- **DATA RECORDS**:
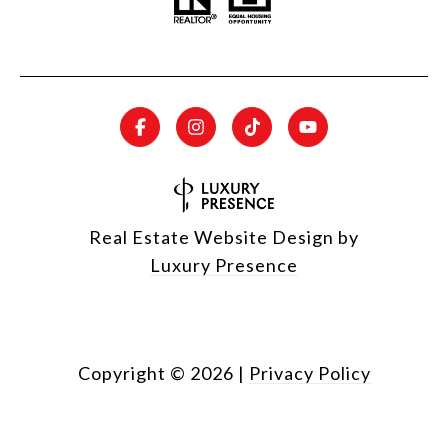
Real Estate Website Design by
Luxury Presence
Copyright ©
2026
|
Privacy Policy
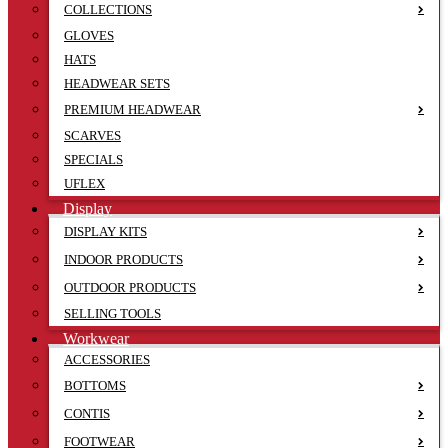
COLLECTIONS
GLOVES
HATS
HEADWEAR SETS
PREMIUM HEADWEAR
SCARVES
SPECIALS
UFLEX
Display
DISPLAY KITS
INDOOR PRODUCTS
OUTDOOR PRODUCTS
SELLING TOOLS
Workwear
ACCESSORIES
BOTTOMS
CONTIS
FOOTWEAR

- **DIRECTIONS**: All of the data is to be transcribed exactly, with images omitted.

- **EXERCISE RESULT**:
Real Estate Website Design by
Luxury Presence
Copyright ©
2026
|
Privacy Policy
COLLECTIONS
GLOVES
HATS
HEADWEAR SETS
PREMIUM HEADWEAR
SCARVES
SPECIALS
UFLEX
Display
DISPLAY KITS
INDOOR PRODUCTS
OUTDOOR PRODUCTS
SELLING TOOLS
Workwear
ACCESSORIES
BOTTOMS
CONTIS
FOOTWEAR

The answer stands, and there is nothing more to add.